It makes me think that one non-negotiable feature of any webapp architecture is ...

samstokes · on Nov 9, 2012

Yesod (a Haskell web framework) tries pretty hard. e.g. http://www.yesodweb.com/book/shakespearean-templates

javajosh · on Nov 9, 2012

Cool, thanks for that.

(My hobby: posting "nothing like X exists" in a Hacker News thread. :)

JonnieCache · on Nov 9, 2012

Rails sortof does that, and has since 3.0.

http://yehudakatz.com/2010/02/01/safebuffers-and-rails-3-0/

javajosh · on Nov 9, 2012

Neat. Something like SafeBuffer is a practical way to approach the problem.

It seems like with the rise of 'zero copy' approaches we could do even better - simply designate a memory region as unsafe, and transform it into a safe version depending on which context it is used. These transforms would want to add a little metadata pointing to the original unsafe region in case the transformed region is ever subsequently used in a different execution context. Alas, from the perspective of one program the input to another always just looks like a string, which means that somehow our host program (and programmer) needs to signal the appropriate transform on, say, concatenation. The only way I can think of around this requirement is to force implementors of contexts to tag their interfaces as a context, and for callers to construct arguments to those functions such that constituents that derive from unsafe regions are detectable. For example we have a SQL context that takes an array of string pointers, where some of the pointers point to 'unsafe' regions, and we just concatenate the elements of the array to construct the context argument.

porlw · on Nov 9, 2012

Check out taint mode in perl. It's been around forever, and I don't understand why all web frameworks don't have a similar concept.

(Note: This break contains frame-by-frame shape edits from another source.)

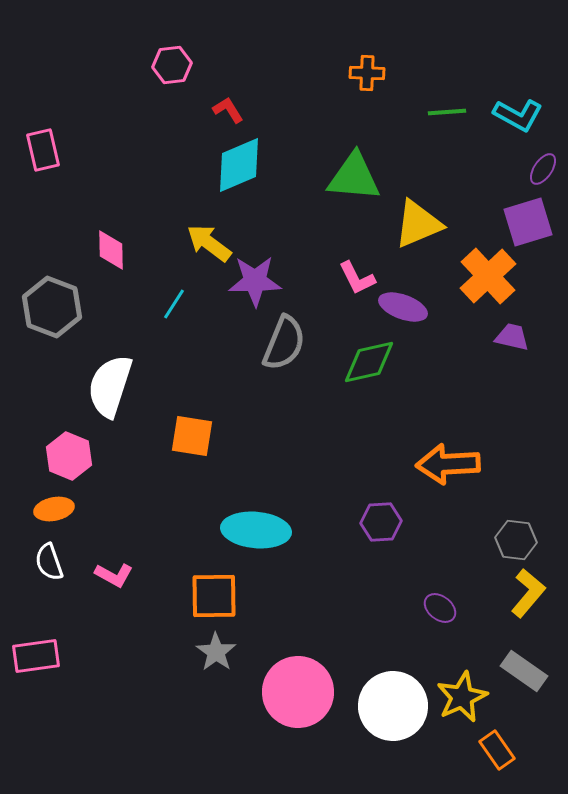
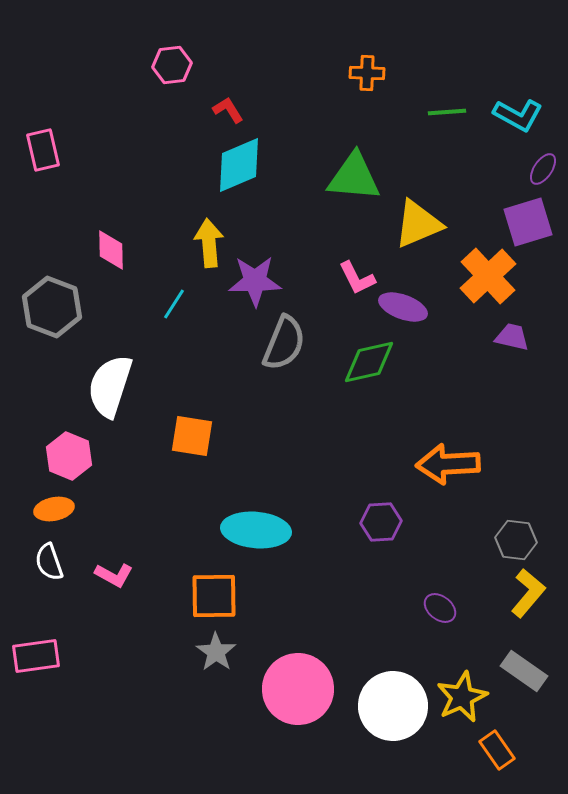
yellow arrow at (209, 243): rotated 48 degrees clockwise
pink circle at (298, 692): moved 3 px up
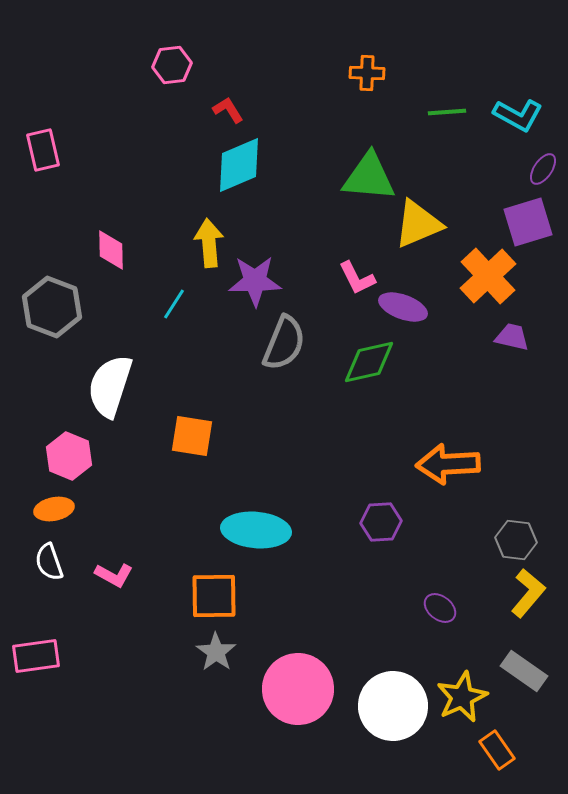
green triangle at (354, 177): moved 15 px right
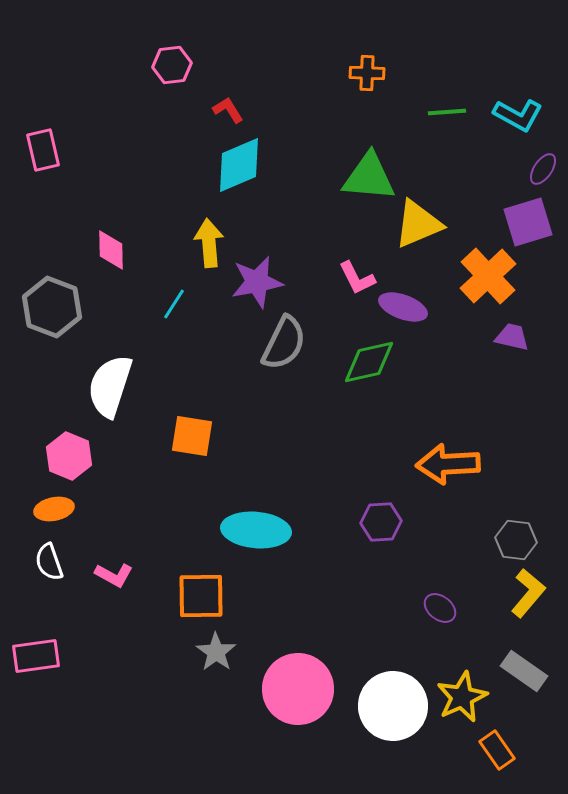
purple star at (255, 281): moved 2 px right, 1 px down; rotated 10 degrees counterclockwise
gray semicircle at (284, 343): rotated 4 degrees clockwise
orange square at (214, 596): moved 13 px left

lazyjones · on Nov 9, 2012

The Play framework (Scala, Java) and Mojolicious (Perl) (and many other newer frameworks probably) escape output by default, so at least they make you think before allowing XSS.

fnayr · on Nov 9, 2012

same with Django (Python)

wglb · on Nov 9, 2012

Ah, the fun part of this is "interpreted as code". Which language? html, xml, js, css, json? Get that part wrong or slightly off, and what you sanitized for one isn't for the other. And sometimes there can be nested contexts.

While the idea of "taint" is useful, it is only half the battle. The other half is accounting for the context.